Carbon fiber-reinforced polymer (CFRP) composite joint structures based on interference fit exhibit superior mechanical properties compared to equivalent joint geometries utilizing clearance fits. The present research investigates the mechanical properties and failure mechanism of CFRP interference-fit joints subject to long-term exposure to low temperatures. A series of studies were designed to examine with interference-fit sizes ranging from 0 to 2.11%, subjected to temperatures between − 60 and 20 °C, and aging periods from 0 to 18 months. Tensile tests were conducted on these samples.
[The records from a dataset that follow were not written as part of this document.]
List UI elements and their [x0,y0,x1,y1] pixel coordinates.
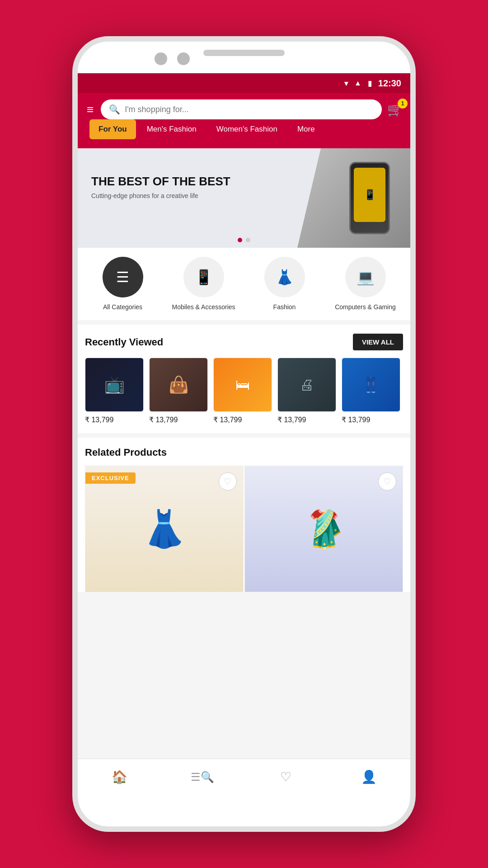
related-card-1[interactable]: ♡ 🥻 [244,466,403,592]
battery-icon: ▮ [368,79,372,88]
product-card-jeans[interactable]: 👖 ₹ 13,799 [342,358,400,424]
category-fashion[interactable]: 👗 Fashion [244,257,325,311]
related-products-title: Related Products [85,447,167,458]
promo-banner: HSBC ✕✕ 20% Off THE BEST OF THE BEST Cut… [78,148,410,248]
nav-home[interactable]: 🏠 [78,769,161,784]
product-card-tv[interactable]: 📺 ₹ 13,799 [85,358,144,424]
cart-badge: 1 [398,99,408,108]
all-categories-icon: ☰ [103,257,143,297]
status-time: 12:30 [378,78,401,89]
product-img-jeans: 👖 [342,358,400,412]
categories-section: ☰ All Categories 📱 Mobiles & Accessories… [78,248,410,320]
bottom-navigation: 🏠 ☰🔍 ♡ 👤 [78,759,410,795]
search-icon: 🔍 [109,104,120,115]
profile-icon: 👤 [361,769,377,784]
category-computers[interactable]: 💻 Computers & Gaming [325,257,406,311]
product-card-printer[interactable]: 🖨 ₹ 13,799 [277,358,336,424]
product-price-4: ₹ 13,799 [342,415,400,424]
recently-viewed-header: Recently Viewed VIEW ALL [85,334,403,350]
mobiles-icon: 📱 [183,257,224,297]
product-img-bag: 👜 [149,358,208,412]
view-all-button[interactable]: VIEW ALL [353,334,403,350]
signal-icon: ▲ [354,79,361,87]
cart-button[interactable]: 🛒 1 [387,102,403,117]
dot-2[interactable] [246,238,250,242]
exclusive-badge: EXCLUSIVE [85,472,136,484]
tab-mens-fashion[interactable]: Men's Fashion [138,119,206,139]
product-img-printer: 🖨 [277,358,336,412]
recently-viewed-list: 📺 ₹ 13,799 👜 ₹ 13,799 🛏 ₹ 13,799 🖨 ₹ 13,… [85,358,403,424]
product-price-0: ₹ 13,799 [85,415,144,424]
tab-womens-fashion[interactable]: Women's Fashion [207,119,286,139]
wishlist-icon: ♡ [280,769,291,784]
app-header: ≡ 🔍 🛒 1 For You Men's Fashion Women's Fa… [78,93,410,148]
home-icon: 🏠 [112,769,127,784]
product-card-bedding[interactable]: 🛏 ₹ 13,799 [213,358,272,424]
search-bar[interactable]: 🔍 [101,99,382,119]
hamburger-menu[interactable]: ≡ [85,101,95,118]
related-products-section: Related Products EXCLUSIVE ♡ 👗 ♡ 🥻 [78,438,410,592]
category-mobiles[interactable]: 📱 Mobiles & Accessories [163,257,244,311]
nav-search[interactable]: ☰🔍 [161,771,244,783]
wishlist-button-1[interactable]: ♡ [378,472,396,491]
wishlist-button-0[interactable]: ♡ [219,472,237,491]
all-categories-label: All Categories [103,303,142,311]
tab-more[interactable]: More [288,119,324,139]
phone-screen-mock: 📱 [354,168,385,222]
category-all[interactable]: ☰ All Categories [82,257,163,311]
wifi-icon: ▾ [344,79,348,88]
dot-1[interactable] [238,238,242,242]
fashion-icon: 👗 [264,257,305,297]
nav-tabs: For You Men's Fashion Women's Fashion Mo… [85,119,403,145]
product-card-bag[interactable]: 👜 ₹ 13,799 [149,358,208,424]
computers-icon: 💻 [345,257,386,297]
search-nav-icon: ☰🔍 [191,771,214,783]
banner-dots [238,238,250,242]
product-img-bedding: 🛏 [213,358,272,412]
nav-wishlist[interactable]: ♡ [244,769,327,784]
recently-viewed-section: Recently Viewed VIEW ALL 📺 ₹ 13,799 👜 ₹ … [78,325,410,433]
nav-profile[interactable]: 👤 [327,769,410,784]
product-price-3: ₹ 13,799 [277,415,336,424]
tab-for-you[interactable]: For You [89,119,136,139]
related-products-grid: EXCLUSIVE ♡ 👗 ♡ 🥻 [85,466,403,592]
recently-viewed-title: Recently Viewed [85,336,163,348]
product-img-tv: 📺 [85,358,144,412]
main-scroll[interactable]: HSBC ✕✕ 20% Off THE BEST OF THE BEST Cut… [78,148,410,795]
mobiles-label: Mobiles & Accessories [172,303,235,311]
product-price-2: ₹ 13,799 [213,415,272,424]
related-card-0[interactable]: EXCLUSIVE ♡ 👗 [85,466,244,592]
status-bar: ▾ ▲ ▮ 12:30 [78,73,410,93]
search-input[interactable] [125,105,374,114]
fashion-label: Fashion [273,303,296,311]
computers-label: Computers & Gaming [335,303,396,311]
product-price-1: ₹ 13,799 [149,415,208,424]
Using a microscale analysis, three-dimensional representative volume elements (3D-RVEs) models were constructed to analyze the internal state, distribution of thermal residual stress, and damage initiation mechanism of CFRP subjected to low-temperature exposure. The results show that the strength and stiffness of the CFRP joints initially increase, reach a peak, and subsequently decrease with an increase in either the interference-fit size or aging time. The strength and stiffness of the considered geometries exhibit an approximately linear increase with decreasing temperature. Inside the CFRP, exposure to low temperatures causes the formation of thermal residual stress, which is particularly high in areas with closely spaced fibers. Short-term low temperature enhances the bonding force between the fiber and matrix, thereby improving the mechanical properties of the CFRP interference-fit joint structures. Following prolonged exposure to low temperatures, the debonding cracks formation increase in regions with concentrated residual stress, thereby decreasing the strength and stiffness of the structure.